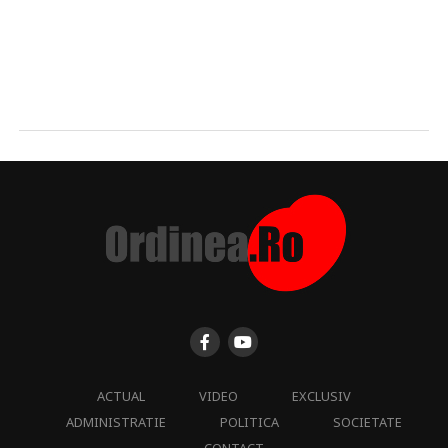
ACTUAL
VIDEO
EXCLUSIV
ADMINISTRATIE
POLITICA
SOCIETATE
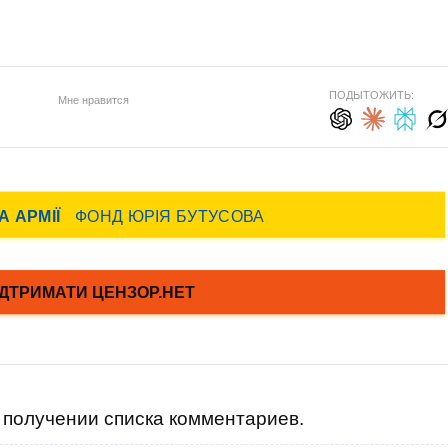
ПОДЫТОЖИТЬ:
Мне нравится
получении списка комментариев.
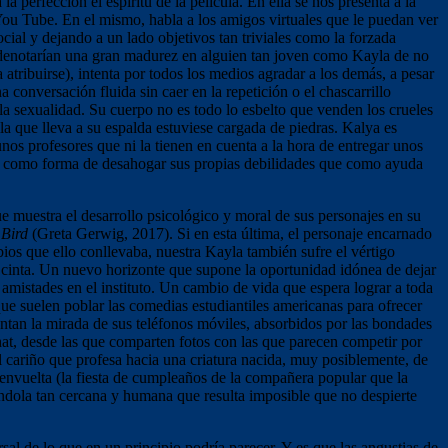
erfección el espíritu de la película. En ella se nos presenta a la
 You Tube. En el mismo, habla a los amigos virtuales que le puedan ver
cial y dejando a un lado objetivos tan triviales como la forzada
e denotarían una gran madurez en alguien tan joven como Kayla de no
a atribuirse), intenta por todos los medios agradar a los demás, a pesar
conversación fluida sin caer en la repetición o el chascarrillo
a sexualidad. Su cuerpo no es todo lo esbelto que venden los crueles
la que lleva a su espalda estuviese cargada de piedras. Kalya es
nos profesores que ni la tienen en cuenta a la hora de entregar unos
más como forma de desahogar sus propias debilidades que como ayuda
muestra el desarrollo psicológico y moral de sus personajes en su
Bird
(Greta Gerwig, 2017). Si en esta última, el personaje encarnado
bios que ello conllevaba, nuestra Kayla también sufre el vértigo
a cinta. Un nuevo horizonte que supone la oportunidad idónea de dejar
amistades en el instituto. Un cambio de vida que espera lograr a toda
ue suelen poblar las comedias estudiantiles americanas para ofrecer
ntan la mirada de sus teléfonos móviles, absorbidos por las bondades
hat, desde las que comparten fotos con las que parecen competir por
 cariño que profesa hacia una criatura nacida, muy posiblemente, de
 envuelta (la fiesta de cumpleaños de la compañera popular que la
éndola tan cercana y humana que resulta imposible que no despierte
al de lo que en un principio podría parecer. Y es que las angustias de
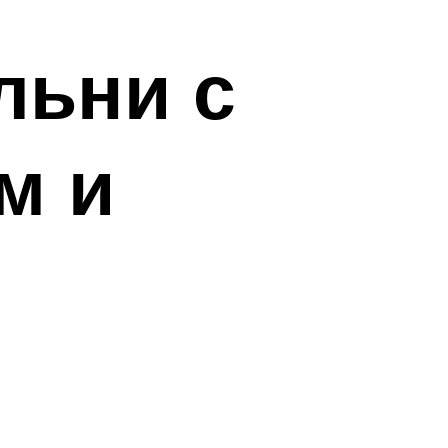
льни с
м и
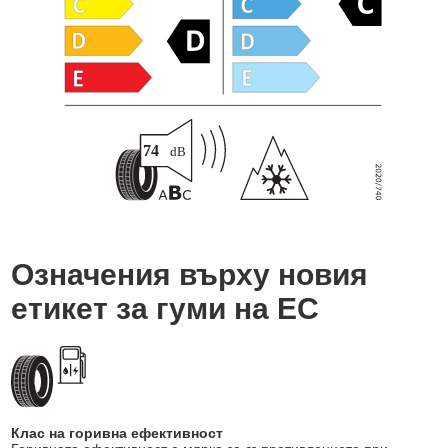
Означения върху новия
етикет за гуми на ЕС
Клас на горивна ефективност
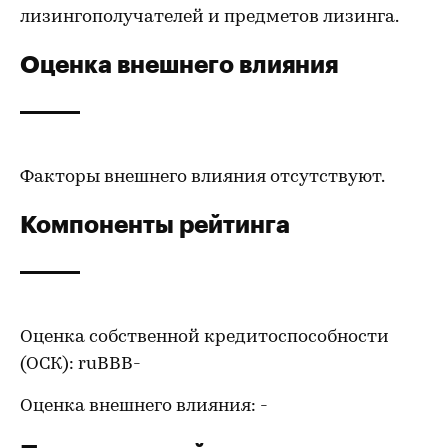
лизингополучателей и предметов лизинга.
Оценка внешнего влияния
Факторы внешнего влияния отсутствуют.
Компоненты рейтинга
Оценка собственной кредитоспособности
(ОСК): ruBBB-
Оценка внешнего влияния: -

━━━━━━━━━━━━━━━━

The reply must hold every line above exactly as written and none of the pictures.

ACTUAL
VIDEO
EXCLUSIV
ADMINISTRATIE
POLITICA
SOCIETATE
ПОДЫТОЖИТЬ:
Мне нравится
получении списка комментариев.
erfección el espíritu de la película. En ella se nos presenta a la
 You Tube. En el mismo, habla a los amigos virtuales que le puedan ver
cial y dejando a un lado objetivos tan triviales como la forzada
e denotarían una gran madurez en alguien tan joven como Kayla de no
a atribuirse), intenta por todos los medios agradar a los demás, a pesar
conversación fluida sin caer en la repetición o el chascarrillo
a sexualidad. Su cuerpo no es todo lo esbelto que venden los crueles
la que lleva a su espalda estuviese cargada de piedras. Kalya es
nos profesores que ni la tienen en cuenta a la hora de entregar unos
más como forma de desahogar sus propias debilidades que como ayuda
muestra el desarrollo psicológico y moral de sus personajes en su
Bird
(Greta Gerwig, 2017). Si en esta última, el personaje encarnado
bios que ello conllevaba, nuestra Kayla también sufre el vértigo
a cinta. Un nuevo horizonte que supone la oportunidad idónea de dejar
amistades en el instituto. Un cambio de vida que espera lograr a toda
ue suelen poblar las comedias estudiantiles americanas para ofrecer
ntan la mirada de sus teléfonos móviles, absorbidos por las bondades
hat, desde las que comparten fotos con las que parecen competir por
 cariño que profesa hacia una criatura nacida, muy posiblemente, de
 envuelta (la fiesta de cumpleaños de la compañera popular que la
éndola tan cercana y humana que resulta imposible que no despierte
al de lo que en un principio podría parecer. Y es que las angustias de
льни с
м и
Означения върху новия
етикет за гуми на ЕС
Клас на горивна ефективност
лизингополучателей и предметов лизинга.
Оценка внешнего влияния
Факторы внешнего влияния отсутствуют.
Компоненты рейтинга
Оценка собственной кредитоспособности
(ОСК): ruBBB-
Оценка внешнего влияния: -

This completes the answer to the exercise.